TAtnda mi vecino con unas navidades amargas a las espaldas, de seguro en seguro para saber cuál le paga los destrozos causados por un pavo en su casa: "Mire, terremotos, atentados, y destrozos de pavos, son póliza aparte". Está indignado con los seguros, con sus hijos y esposa, y con la señora que trabaja en su casa. El caso es que el día 22 de diciembre a eso de las once de la mañana, Antonio, el repartidor de mensajería, le dejó un pavo vivo, regalo de una empresa que trabaja con él. Recogió el regalo la señora que trabaja en su casa y tal y como lo recogió, lo dejó en la cocina, junto a un polvorón para que comiera algo, y atado de patas.

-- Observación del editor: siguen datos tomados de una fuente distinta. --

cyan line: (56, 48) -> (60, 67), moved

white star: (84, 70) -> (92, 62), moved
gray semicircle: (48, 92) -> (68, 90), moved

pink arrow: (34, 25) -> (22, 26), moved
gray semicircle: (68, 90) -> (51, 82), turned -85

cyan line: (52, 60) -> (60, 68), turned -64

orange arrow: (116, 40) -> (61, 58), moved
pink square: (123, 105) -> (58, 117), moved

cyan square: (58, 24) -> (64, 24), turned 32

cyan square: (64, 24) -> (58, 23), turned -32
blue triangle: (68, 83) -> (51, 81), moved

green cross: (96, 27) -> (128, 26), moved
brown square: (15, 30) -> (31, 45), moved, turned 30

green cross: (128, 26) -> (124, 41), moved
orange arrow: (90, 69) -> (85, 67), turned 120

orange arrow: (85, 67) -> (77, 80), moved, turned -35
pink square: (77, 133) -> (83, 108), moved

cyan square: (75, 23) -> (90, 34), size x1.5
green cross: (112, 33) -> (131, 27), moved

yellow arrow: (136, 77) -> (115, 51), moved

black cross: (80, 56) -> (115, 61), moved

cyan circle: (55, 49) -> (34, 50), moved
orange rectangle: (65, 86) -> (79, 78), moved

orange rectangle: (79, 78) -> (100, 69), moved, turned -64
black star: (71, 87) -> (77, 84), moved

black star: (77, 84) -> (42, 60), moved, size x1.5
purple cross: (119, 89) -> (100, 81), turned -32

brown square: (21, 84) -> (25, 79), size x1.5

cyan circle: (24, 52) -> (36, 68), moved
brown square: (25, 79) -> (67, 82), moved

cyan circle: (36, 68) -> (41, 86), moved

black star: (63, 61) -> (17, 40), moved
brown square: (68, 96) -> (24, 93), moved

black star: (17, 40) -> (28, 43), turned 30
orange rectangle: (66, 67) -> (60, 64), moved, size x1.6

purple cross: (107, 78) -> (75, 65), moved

La señora se fue a las dos, su esposa estaba celebrando una pedrea que le había tocado en la boutique de su amiga Conchita, y sus hijos iban por las calles de Badajoz tirando petardos y camino del botellón del Paseo Fluvial para celebrar los seis suspensos que cada uno había sacado en la primera evaluación. Todo muy navideño como corresponde.

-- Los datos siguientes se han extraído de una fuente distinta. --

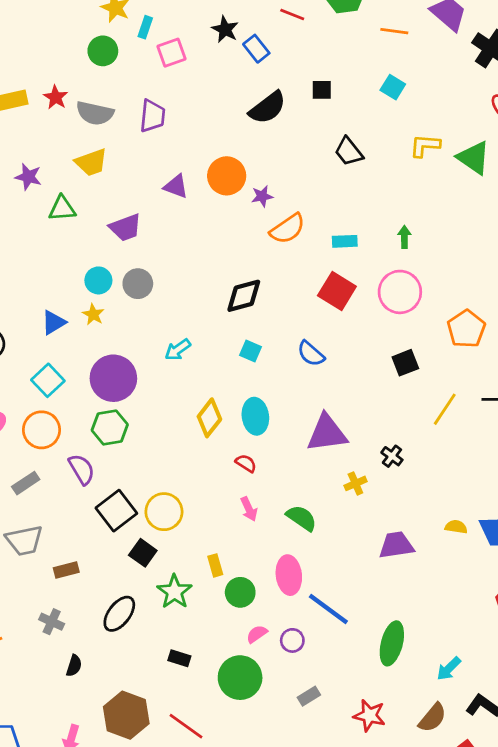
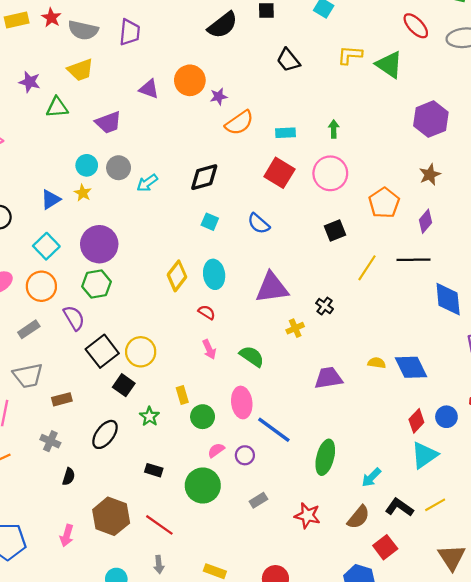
cyan arrow: (178, 350) -> (147, 183), moved
green star: (174, 592) -> (149, 416), size x0.7

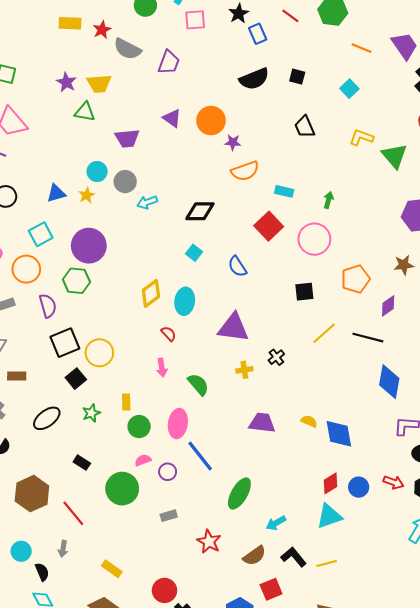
yellow trapezoid: (80, 70) -> (99, 84), moved

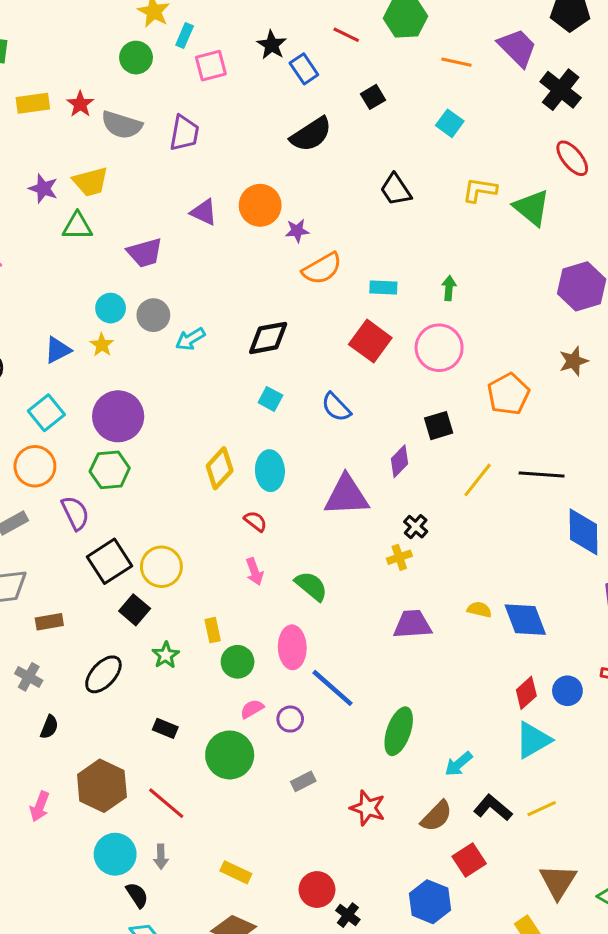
black square: (297, 77) -> (373, 97), moved, turned -35
purple diamond: (388, 306) -> (399, 461), moved
yellow cross: (244, 370) -> (399, 557), moved
cyan circle: (21, 551) -> (115, 854), moved, size x1.4

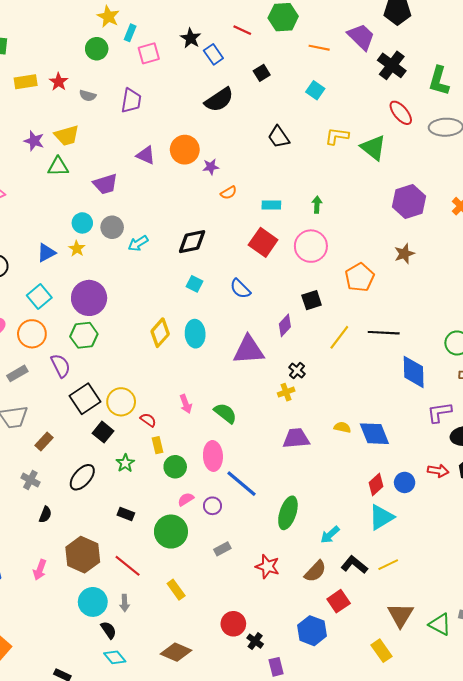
gray semicircle: (122, 125) -> (88, 96), size x0.6
orange semicircle: (322, 269) -> (229, 193), size x0.6
red semicircle: (255, 521) -> (148, 420), moved
brown rectangle: (49, 622) -> (44, 441), turned -36
yellow rectangle: (236, 872) -> (176, 590), moved, turned 30

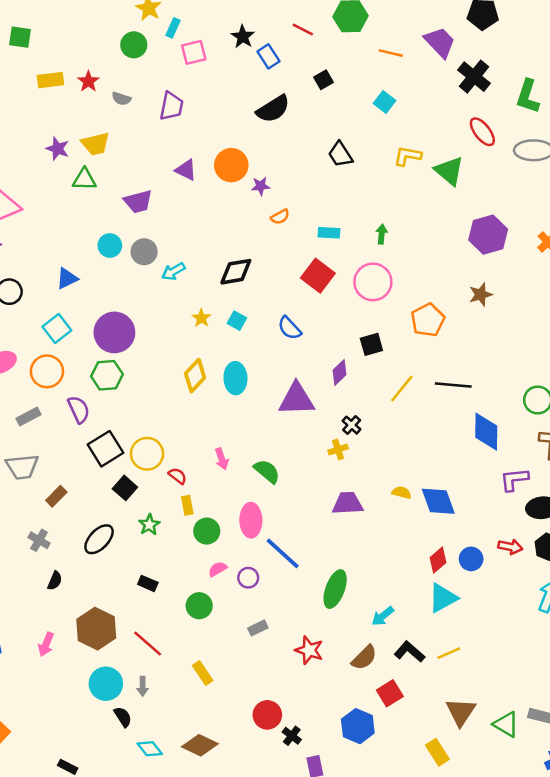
yellow star: (77, 249) -> (201, 318), moved
green circle: (171, 532) -> (199, 606), size x0.7
cyan diamond: (115, 657) -> (150, 749), moved

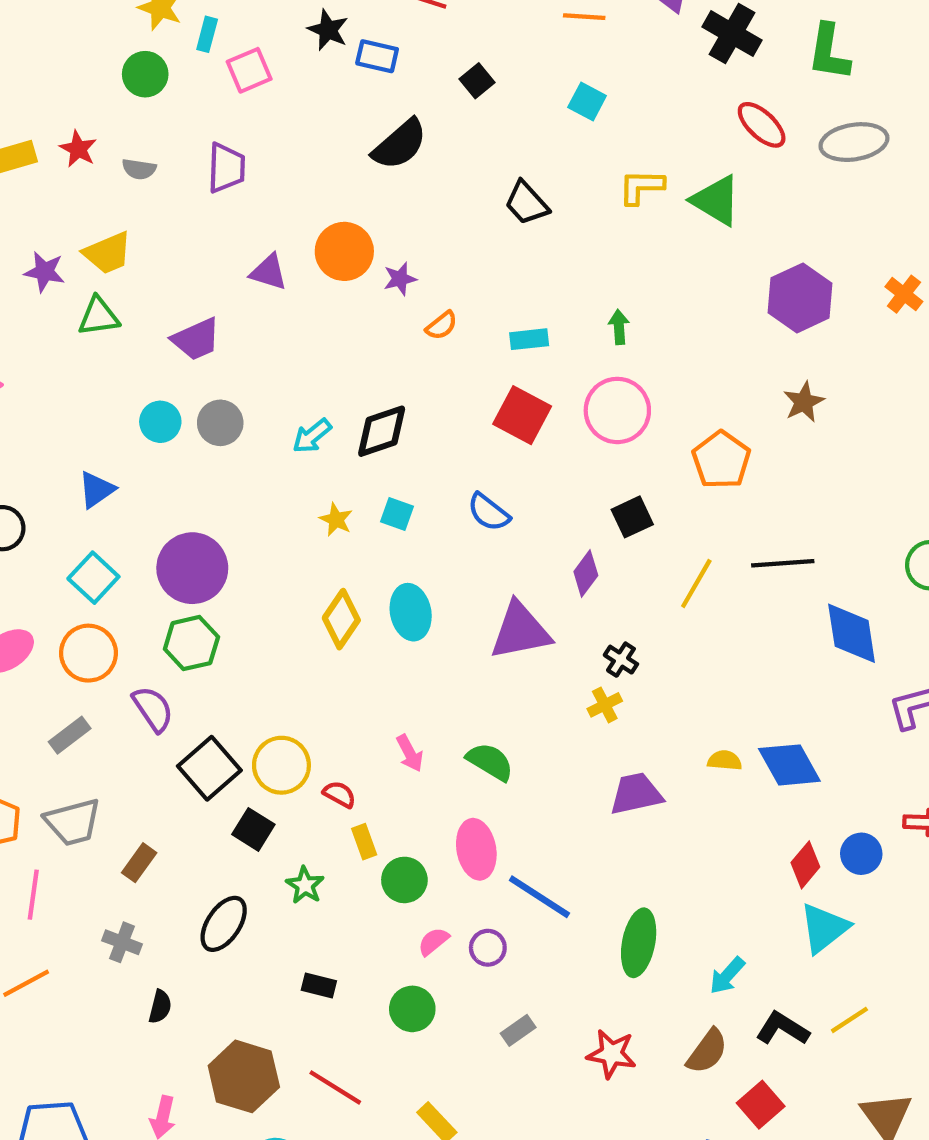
blue rectangle: (268, 56) -> (377, 56), turned -35
cyan arrow: (173, 271) -> (312, 436), moved

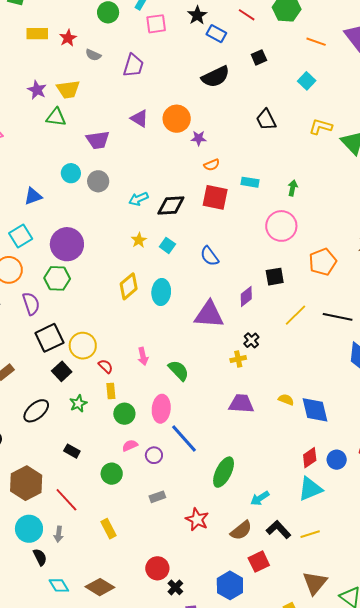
red square: (522, 415) -> (215, 197), moved, turned -32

Debe ser que el pavo con las calorías del polvorón se soltó las patas y decidió deambular por el piso de mi vecino picando por aquí y por allá. Picó, defecó, se subió a la televisión de plasma, picó el plasma, arregló el Belén de Lladró cortando varias cabezas de pastores, hizo algunos intentos de anidar en la estopa del sofá, y metió el pico en los enchufes hasta sacar humo. Mi vecino regresó a las ocho de una comida de empresa de última hora, cargado de salud y sin que le tocara un duro de lotería, y al abrir la puerta se le vino encima un terremoto disfrazado de pavo. Y ahí sigue, evaluando, esperando a peritos y pensando cómo meterle caña al pavo que se ha adueñado de su sofá.